The plans are occurring as the retailer pushes fast growth nationwide, taking advantage of inflation-weary consumers seeking bargains on clothes and home goods. It has been scooping up some spaces from leases acquired through other retailers' bankruptcies.
Of Burlington's 15 stores on Long Island, six have opened since November 2023.
WHAT NEWSDAY FOUND
- Off-price retailer Burlington plans to open stores in Bay Shore and Islandia and relocate its store in a Massapequa shopping center to a smaller space this year.
- Pushing fast growth nationwide, Burlington, which had 1,108 stores in February, plans to open 500 net new stores over the five-year period ending in fiscal year 2028.
- Of Burlington's 15 stores on Long Island, six have opened since November 2023.
“We are thrilled to bring a new store to the Bay Shore ... community, offering residents our everyday low prices on a wide assortment of brand name merchandise for the entire family and home,” Burlington spokeswoman Julia DePillis said in email, adding the Bay Shore store will open this fall.
The store will open in the Market at Bay Shore shopping center, where it will occupy a 43,123-square-foot space at 1851 Sunrise Hwy. that was vacated last year by discounter Big Lots, which filed for Chapter 11 bankruptcy in September.

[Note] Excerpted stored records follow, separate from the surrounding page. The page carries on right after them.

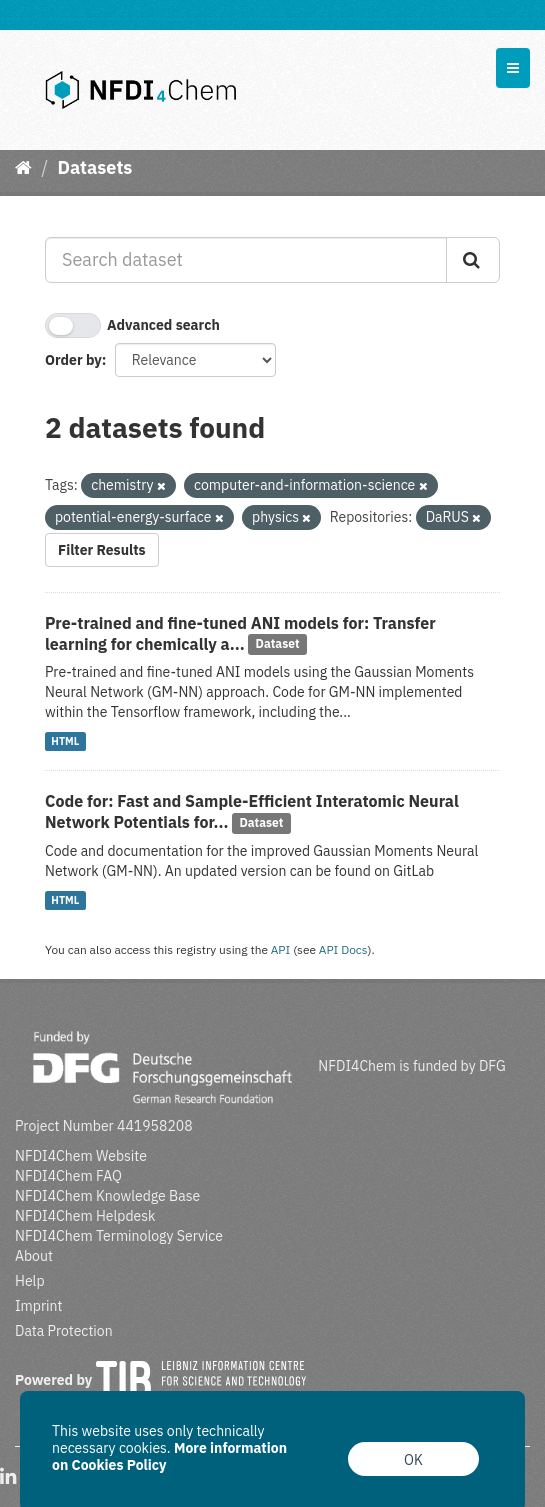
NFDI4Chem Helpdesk (85, 1216)
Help (30, 1281)
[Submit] (473, 260)
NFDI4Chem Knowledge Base (107, 1196)
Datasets (94, 167)
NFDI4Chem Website (81, 1156)
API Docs (343, 949)
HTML (65, 741)
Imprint (38, 1306)
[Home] (23, 167)
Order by (73, 360)
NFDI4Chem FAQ (68, 1176)
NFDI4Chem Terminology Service (119, 1236)
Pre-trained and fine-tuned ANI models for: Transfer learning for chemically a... (240, 633)
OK (413, 1460)
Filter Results (102, 550)
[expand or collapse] (513, 68)
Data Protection (64, 1331)
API (281, 949)
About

In Islandia, an approximately 30,000-square-foot Burlington and 40,000-square-foot Tractor Supply Co. store will split space at 1730 Veterans Memorial Hwy. that a Stop & Shop supermarket vacated in 2022, Newsday reported in January.
Newsday reported that the Burlington store would open this spring, but DePillis said Thursday it will open in July. She declined to disclose the reason for the delay.
The Islandia and Bay Shore stores each will employ 65 to 75 people, she said.
A Burlington in Massapequa, at 5500 Sunrise Hwy. in the Philips at Sunrise shopping center, will be downsizing to a smaller space next door.
The current space is about 63,000 square feet split between two floors. The smaller unit, which is about 45,000 square feet on one floor, used to be occupied by National Wholesale Liquidators, starting in 2019, after being a Toys R Us.
DePillis told Newsday in December that the store would open this spring. She declined to say whether the opening will be delayed.
Retailer's growth plans
Burlington has been on a big growth push.
New store openings, particularly in smaller spaces to boost efficiency, and increasing sales at stores open at least one year are part of the expansion strategy, the Burlington, New Jersey-based retailer has said.
Burlington plans to open 500 net new stores over the five-year period ending in fiscal year 2028, with the long-term goal of eventually having 2,000 stores.
In fiscal year 2024, which ended Feb. 1, 2025, the retailer opened 147 new stores, including 31 relocations, and closed 15 stores that were mostly older or less productive, bringing its store count in February to 1,108, Burlington CEO Michael O'Sullivan told analysts during an earnings call in March.
In announcing its long-range financial goals in November 2023, Burlington said that by 2028, it planned to grow total sales to about $16 billion and increase its operating profit to about $1.6 billion.
In fiscal 2024, Burlington’s revenue was $10.6 billion, up 9% from the previous year, and its net income was $503.6 million, an increase of 48% from the previous year.
One issue that could create some uncertainty in retail is newly enacted U.S. tariffs and their potential to impact supply chains as merchandise ordered months earlier starts to arrive and is hit with tariffs, O'Sullivan told analysts in March.
“And that disruption, I would say, is likely to create a buying opportunity for off-price. So, off-price availability is good right now and I think the chances are it's going to get better in the months ahead,” he said.
Among the tariffs that President Donald Trump has imposed in the past few months are a 10% minimum tariff on imports of goods from nearly all countries and a 145% tariff on Chinese imports.
The off-price retail industry in general, which has been doing well for years and continues to take market share from regular-price department stores, stands to gain even more of an advantage now, said Simeon Siegel, managing director of equity research in the Manhattan office of BMO Capital Markets, a Toronto-based financial services provider.
“In an inflation-, tariff- and recession-concerning environment, they take even more share,” Siegel said.
If consumers cut back on shopping, off-price retailers can buy more excess products from manufacturers at discounted prices, he said.